# Scientific Python: NumPy and SciPy

## Benefits

### NumPy

***NumPy*** is the fundamental package for scientific computing in Python.  It is a library that provides a multidimensional array object, additional derived objects, and a variety of methods and routines for executing fast operations on arrays.  These include mathematical, shape manipulation, searching, logical,  sorting, I/O, statistical, random simulation, and many other operations.  NumPy has many benefits, but some of the key benefits include:

- ***Compact storage***: the data structures use less memory per item than a typical python list
- ***Fast array loops***: array operations utilize vectorization that is implemented in C for increased speed
- ***Slicing without copying***: slicing a NumPy array doesn't create a new object
- ***Useful and efficient array operations***: NumPy supports array level operations such as joining, splitting, sorting, filtering, and reducing arrays
- ***Compatibility***: NumPy is compatible with many other scientific python libraries such as SciPy, Pandas, Scikit-Learn, and Matplotlib 


### SciPy

***SciPy*** is a collection of mathematical algorithms and convenience functions built on the NumPy library.  It adds functionality to programs in terms of data-processing to the point that it can rival systems and languages such as IDL, MATLAB, R-Lab, etc.  SciPy has many benefits, but some of the key benefits include:

- High-level commands and classes for visualizing and manipulating data
- Powerful and interactive sessions with Python
- Classes, and web and database routines for parallel programming
- Easy to use
- Fast and efficient
- Open-source with an active community for good support

## NumPy (Multidimensional, ndarrays) Arrays

***NumPy arrays*** are the central data structure of the NumPy library.  They are grids of values and contain information about raw data, how to locate an element, and how to interpret an element.  

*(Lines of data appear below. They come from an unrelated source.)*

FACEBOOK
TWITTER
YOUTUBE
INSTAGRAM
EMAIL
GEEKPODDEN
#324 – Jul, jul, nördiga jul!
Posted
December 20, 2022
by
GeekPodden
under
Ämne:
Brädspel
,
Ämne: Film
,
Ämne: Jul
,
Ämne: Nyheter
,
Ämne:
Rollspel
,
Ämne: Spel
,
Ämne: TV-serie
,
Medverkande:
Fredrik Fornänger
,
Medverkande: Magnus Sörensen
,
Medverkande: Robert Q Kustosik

Generally speaking, in terms of math, these arrays can be better explained by the term *tensor*, whose dimensions are expressed by the *rank*.  For example, a vector or 1-D array would be referred to as a *rank 1 tensor* and a matrix or 2-D array would be referred to as a *rank 2 tensor*.  Each dimension or rank in an array/tensor is represented by an *axis*.  When performing operations on NumPy Arrays, 

## Basic Statistics

NumPy has basic statistical functions built in such as mean and median.  Just as a recap:
- ***Mean***: average of the dataset
- ***Median***: the middle of the set of numbers
- ***Standard Deviation***: measures the spread of the data relative to the mean
- ***Variance***: measures how much each point differs from the mean

When computing these basic statistics, you can call them in one of two ways.  You can simply call them as directly implemented functions of the NumPy library or as methods of NumPy arrays. One important/interesting thing to note about NumPy is that there is no **mode** function and that **median** is only implemented as a direct function of NumPy, but not a method of NumPy arrays.

In [1]:
import numpy

data = numpy.array([1, 3, 1, 1, 6, 2, 8, 2, 9, 22, 13, 7, 23])

data_mean = data.mean()
print("The mean is:", data_mean)

data_mean = numpy.mean(data)
print("The mean is:", data_mean)

data_median = numpy.median(data)
print("The median is:", data_median)

data_std = data.std()
print("The standard deviation is:", data_std)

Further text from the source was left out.